◆ Work order:
Copy each line below that includes "button".

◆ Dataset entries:
_ _ _ _ _
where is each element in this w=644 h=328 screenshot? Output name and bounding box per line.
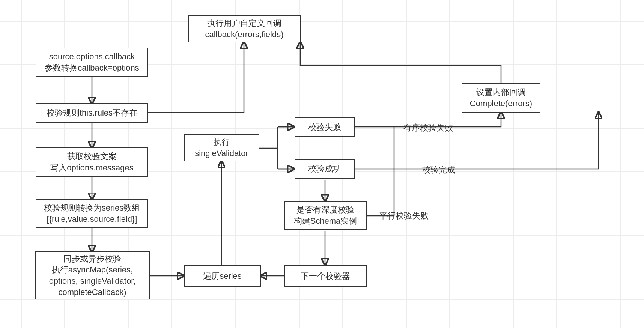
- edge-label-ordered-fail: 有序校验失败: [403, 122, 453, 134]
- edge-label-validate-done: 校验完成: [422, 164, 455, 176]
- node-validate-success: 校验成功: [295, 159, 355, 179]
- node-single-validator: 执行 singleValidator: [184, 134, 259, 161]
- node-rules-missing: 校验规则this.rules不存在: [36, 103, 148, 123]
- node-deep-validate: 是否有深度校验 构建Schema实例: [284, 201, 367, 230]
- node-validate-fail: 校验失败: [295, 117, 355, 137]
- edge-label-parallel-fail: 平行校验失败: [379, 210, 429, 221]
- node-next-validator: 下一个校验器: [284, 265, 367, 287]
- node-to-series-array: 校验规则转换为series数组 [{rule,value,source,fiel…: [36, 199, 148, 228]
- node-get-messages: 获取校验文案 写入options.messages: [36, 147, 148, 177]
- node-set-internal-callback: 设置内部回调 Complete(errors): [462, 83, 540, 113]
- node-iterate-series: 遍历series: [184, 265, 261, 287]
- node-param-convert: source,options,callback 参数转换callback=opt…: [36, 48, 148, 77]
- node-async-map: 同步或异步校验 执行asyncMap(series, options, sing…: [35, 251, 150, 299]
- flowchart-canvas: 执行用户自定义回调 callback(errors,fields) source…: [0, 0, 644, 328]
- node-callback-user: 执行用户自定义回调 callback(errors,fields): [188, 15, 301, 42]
_ _ _ _ _
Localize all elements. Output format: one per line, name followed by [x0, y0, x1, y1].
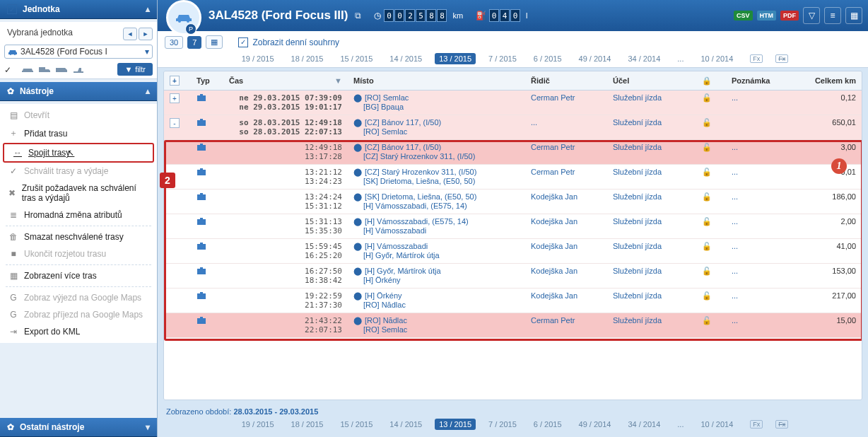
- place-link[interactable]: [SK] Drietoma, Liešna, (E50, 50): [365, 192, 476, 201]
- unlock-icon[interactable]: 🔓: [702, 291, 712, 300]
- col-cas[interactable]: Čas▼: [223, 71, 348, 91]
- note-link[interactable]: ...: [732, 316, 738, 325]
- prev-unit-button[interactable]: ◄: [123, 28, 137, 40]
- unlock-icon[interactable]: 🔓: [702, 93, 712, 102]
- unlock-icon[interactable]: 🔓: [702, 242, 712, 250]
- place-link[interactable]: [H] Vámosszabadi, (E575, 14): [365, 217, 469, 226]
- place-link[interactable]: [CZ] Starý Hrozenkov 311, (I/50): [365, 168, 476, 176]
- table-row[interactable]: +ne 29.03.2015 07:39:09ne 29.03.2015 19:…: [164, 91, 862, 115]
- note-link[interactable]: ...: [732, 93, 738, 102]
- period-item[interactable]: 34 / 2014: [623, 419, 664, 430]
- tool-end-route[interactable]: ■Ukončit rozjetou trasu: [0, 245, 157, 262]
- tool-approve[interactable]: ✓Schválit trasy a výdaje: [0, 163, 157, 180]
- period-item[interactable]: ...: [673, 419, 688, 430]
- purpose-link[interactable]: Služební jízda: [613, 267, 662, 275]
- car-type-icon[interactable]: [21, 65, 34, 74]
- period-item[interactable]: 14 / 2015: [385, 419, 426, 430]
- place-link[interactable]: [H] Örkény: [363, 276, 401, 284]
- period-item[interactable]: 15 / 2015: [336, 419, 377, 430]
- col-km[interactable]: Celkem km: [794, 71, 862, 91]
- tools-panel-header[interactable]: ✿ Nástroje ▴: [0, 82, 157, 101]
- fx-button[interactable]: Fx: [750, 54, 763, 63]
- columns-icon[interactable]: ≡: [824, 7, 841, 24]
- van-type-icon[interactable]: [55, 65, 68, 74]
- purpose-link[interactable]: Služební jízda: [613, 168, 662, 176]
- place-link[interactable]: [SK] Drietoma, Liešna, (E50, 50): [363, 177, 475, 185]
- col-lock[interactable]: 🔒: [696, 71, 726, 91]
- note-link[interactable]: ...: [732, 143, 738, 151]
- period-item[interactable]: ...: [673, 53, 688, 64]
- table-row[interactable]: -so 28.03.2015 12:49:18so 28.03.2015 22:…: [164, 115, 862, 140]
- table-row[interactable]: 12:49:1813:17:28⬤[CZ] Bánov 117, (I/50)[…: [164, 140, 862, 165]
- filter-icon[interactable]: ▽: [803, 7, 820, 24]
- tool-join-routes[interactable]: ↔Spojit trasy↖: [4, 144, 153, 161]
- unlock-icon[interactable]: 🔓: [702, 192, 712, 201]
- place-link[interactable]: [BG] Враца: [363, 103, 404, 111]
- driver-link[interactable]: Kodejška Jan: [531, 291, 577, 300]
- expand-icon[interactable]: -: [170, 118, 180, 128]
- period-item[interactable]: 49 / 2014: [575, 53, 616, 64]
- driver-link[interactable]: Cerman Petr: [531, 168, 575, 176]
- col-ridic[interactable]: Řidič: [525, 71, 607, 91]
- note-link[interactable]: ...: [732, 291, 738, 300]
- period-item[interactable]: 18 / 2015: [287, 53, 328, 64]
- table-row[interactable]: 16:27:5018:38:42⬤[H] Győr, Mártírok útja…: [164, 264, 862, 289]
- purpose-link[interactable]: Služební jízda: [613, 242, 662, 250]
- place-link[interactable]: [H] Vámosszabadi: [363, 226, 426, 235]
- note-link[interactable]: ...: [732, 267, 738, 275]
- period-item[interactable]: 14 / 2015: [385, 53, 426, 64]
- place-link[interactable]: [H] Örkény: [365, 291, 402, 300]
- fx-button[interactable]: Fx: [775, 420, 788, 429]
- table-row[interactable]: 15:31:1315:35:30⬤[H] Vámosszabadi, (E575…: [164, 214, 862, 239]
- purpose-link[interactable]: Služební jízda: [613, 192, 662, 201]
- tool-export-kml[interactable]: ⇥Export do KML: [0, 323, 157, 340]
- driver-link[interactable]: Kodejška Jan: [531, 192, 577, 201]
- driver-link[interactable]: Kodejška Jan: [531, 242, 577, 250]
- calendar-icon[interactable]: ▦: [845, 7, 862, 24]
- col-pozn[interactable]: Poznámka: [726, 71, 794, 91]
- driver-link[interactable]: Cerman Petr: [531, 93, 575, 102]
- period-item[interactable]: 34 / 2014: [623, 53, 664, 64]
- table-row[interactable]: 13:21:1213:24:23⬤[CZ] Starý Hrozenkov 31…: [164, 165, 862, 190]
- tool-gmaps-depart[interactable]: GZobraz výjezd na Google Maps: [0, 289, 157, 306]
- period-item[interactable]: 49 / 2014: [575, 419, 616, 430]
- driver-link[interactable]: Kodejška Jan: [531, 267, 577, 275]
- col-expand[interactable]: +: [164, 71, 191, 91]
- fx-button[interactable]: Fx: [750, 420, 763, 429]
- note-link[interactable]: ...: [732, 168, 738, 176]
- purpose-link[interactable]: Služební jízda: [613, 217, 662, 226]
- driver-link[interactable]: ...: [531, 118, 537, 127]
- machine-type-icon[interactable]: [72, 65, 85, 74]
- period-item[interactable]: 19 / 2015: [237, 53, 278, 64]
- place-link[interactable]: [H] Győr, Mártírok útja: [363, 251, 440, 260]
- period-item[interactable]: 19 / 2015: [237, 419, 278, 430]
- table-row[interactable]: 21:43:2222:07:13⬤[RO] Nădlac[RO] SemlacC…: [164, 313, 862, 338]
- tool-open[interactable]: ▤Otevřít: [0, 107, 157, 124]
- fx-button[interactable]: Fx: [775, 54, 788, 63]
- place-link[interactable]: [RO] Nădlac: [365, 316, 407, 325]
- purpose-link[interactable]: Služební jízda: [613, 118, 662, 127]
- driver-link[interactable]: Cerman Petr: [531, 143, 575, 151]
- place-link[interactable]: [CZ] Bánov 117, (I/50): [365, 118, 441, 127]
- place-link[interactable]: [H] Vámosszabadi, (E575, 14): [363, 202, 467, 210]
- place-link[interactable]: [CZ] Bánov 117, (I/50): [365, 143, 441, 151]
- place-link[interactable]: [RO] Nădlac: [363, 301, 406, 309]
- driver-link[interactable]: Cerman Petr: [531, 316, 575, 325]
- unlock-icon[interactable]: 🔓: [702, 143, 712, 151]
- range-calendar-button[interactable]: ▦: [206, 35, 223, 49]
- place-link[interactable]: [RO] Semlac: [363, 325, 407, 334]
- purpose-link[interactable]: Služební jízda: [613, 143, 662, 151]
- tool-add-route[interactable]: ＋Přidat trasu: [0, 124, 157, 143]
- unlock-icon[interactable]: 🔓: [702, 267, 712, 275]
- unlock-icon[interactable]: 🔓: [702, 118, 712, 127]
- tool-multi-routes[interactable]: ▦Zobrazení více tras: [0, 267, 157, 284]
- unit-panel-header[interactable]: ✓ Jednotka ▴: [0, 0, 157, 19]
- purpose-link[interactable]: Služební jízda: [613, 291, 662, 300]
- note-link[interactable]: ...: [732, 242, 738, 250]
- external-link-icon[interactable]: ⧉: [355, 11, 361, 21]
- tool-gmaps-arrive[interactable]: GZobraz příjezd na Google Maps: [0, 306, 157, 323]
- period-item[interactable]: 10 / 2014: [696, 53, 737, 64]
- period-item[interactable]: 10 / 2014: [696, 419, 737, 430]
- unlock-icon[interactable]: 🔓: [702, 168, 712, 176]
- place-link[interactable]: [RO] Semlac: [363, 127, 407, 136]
_ _ _ _ _
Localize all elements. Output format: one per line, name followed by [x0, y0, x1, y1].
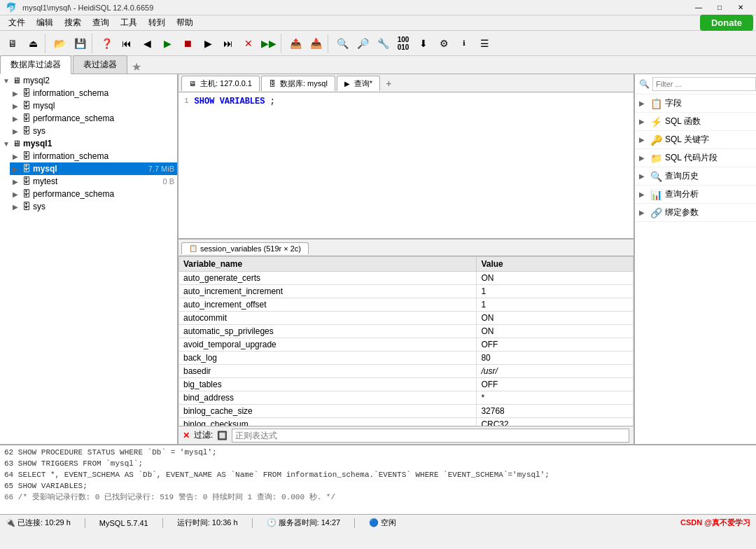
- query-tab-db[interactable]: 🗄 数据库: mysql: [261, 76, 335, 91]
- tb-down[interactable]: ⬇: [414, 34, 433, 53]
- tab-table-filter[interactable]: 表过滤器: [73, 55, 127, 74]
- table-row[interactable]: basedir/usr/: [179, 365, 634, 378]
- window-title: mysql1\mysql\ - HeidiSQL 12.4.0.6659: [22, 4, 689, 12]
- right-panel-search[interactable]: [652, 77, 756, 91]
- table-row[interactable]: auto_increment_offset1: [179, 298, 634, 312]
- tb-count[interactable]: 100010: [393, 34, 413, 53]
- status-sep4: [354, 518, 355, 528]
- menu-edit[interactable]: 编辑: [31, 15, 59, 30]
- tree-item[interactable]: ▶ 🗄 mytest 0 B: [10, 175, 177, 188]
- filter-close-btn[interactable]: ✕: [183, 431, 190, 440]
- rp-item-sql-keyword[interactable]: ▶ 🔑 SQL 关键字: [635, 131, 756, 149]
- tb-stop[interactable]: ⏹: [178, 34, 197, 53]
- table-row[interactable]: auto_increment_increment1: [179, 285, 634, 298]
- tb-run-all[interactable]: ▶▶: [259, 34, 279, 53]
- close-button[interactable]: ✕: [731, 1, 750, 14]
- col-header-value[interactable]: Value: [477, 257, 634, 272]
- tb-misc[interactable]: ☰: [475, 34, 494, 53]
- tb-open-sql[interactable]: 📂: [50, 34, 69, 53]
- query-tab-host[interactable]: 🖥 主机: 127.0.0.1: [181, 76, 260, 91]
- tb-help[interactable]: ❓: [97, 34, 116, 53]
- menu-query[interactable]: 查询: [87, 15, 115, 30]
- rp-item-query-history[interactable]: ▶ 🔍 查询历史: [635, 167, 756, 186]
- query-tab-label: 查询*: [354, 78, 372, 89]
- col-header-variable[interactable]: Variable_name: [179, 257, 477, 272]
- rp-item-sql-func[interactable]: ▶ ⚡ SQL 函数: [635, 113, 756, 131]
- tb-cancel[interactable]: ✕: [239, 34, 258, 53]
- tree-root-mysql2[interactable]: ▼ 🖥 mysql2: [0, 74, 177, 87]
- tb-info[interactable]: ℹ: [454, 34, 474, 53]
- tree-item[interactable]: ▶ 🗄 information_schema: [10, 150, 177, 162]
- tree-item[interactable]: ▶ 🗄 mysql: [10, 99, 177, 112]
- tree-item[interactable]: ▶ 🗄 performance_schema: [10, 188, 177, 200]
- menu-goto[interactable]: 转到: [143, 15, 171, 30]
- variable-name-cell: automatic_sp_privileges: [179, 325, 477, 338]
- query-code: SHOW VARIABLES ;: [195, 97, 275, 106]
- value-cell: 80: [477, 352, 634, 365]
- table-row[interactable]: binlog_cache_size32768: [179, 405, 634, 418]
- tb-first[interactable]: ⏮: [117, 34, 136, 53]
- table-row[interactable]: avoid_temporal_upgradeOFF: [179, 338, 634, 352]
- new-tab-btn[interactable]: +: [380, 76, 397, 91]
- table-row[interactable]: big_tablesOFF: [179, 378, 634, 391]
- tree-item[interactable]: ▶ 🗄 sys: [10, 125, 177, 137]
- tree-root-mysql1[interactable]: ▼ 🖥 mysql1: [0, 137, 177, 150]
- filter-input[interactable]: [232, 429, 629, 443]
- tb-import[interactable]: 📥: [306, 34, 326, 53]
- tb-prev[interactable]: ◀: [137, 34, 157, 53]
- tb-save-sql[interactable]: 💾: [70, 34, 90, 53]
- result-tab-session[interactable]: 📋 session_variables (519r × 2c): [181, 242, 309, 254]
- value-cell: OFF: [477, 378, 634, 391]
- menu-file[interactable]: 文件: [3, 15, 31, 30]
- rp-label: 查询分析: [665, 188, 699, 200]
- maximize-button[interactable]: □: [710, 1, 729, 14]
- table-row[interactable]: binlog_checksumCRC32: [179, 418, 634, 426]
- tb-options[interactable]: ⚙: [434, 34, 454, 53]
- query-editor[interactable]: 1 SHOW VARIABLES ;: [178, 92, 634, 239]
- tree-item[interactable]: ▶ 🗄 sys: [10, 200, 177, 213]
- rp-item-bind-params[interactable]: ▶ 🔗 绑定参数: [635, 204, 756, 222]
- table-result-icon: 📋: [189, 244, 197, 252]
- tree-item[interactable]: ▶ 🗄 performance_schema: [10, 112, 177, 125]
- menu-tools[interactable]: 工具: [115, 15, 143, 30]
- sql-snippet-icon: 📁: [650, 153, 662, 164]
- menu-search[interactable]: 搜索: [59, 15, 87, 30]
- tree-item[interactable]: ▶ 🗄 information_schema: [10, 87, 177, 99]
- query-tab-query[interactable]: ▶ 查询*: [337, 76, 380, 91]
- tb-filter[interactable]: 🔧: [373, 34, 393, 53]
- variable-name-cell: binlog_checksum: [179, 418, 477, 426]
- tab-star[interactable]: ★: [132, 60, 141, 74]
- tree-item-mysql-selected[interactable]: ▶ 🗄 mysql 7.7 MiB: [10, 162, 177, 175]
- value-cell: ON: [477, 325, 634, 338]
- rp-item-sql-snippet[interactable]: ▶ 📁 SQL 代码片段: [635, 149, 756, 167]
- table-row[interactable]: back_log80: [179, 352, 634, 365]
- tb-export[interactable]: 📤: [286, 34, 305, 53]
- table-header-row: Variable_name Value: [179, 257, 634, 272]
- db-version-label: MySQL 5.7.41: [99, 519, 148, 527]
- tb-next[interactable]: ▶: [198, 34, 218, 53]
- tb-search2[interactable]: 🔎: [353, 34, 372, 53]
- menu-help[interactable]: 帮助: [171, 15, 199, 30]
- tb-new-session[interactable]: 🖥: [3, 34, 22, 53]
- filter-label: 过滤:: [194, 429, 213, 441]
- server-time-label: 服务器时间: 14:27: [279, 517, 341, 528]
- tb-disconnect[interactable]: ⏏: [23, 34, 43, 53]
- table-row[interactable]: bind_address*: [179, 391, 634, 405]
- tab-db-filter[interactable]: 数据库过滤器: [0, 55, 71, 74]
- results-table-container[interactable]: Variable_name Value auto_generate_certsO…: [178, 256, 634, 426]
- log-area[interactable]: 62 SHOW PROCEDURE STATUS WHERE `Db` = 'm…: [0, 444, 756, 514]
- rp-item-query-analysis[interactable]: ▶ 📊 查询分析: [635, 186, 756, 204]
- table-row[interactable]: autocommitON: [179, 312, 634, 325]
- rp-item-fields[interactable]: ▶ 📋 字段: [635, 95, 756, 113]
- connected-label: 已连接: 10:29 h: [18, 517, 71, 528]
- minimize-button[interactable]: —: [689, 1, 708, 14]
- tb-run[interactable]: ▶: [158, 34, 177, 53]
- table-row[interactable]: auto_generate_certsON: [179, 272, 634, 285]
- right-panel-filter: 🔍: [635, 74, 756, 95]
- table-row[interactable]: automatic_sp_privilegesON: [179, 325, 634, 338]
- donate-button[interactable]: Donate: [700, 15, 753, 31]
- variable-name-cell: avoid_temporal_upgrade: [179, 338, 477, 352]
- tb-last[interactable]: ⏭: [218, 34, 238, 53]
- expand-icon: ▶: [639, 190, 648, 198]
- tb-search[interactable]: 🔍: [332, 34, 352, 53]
_ _ _ _ _
◆ Reply to the exercise:
- prev-unit-button[interactable]: ◄: [123, 28, 137, 40]
- fx-button[interactable]: Fx: [750, 54, 763, 63]
- fx-button[interactable]: Fx: [775, 420, 788, 429]
- fx-button[interactable]: Fx: [750, 420, 763, 429]
- fx-button[interactable]: Fx: [775, 54, 788, 63]
- range-calendar-button[interactable]: ▦: [206, 35, 223, 49]
- close-button[interactable]: ✕: [731, 1, 750, 14]
- maximize-button[interactable]: □: [710, 1, 729, 14]
- minimize-button[interactable]: —: [689, 1, 708, 14]
- donate-button[interactable]: Donate: [700, 15, 753, 31]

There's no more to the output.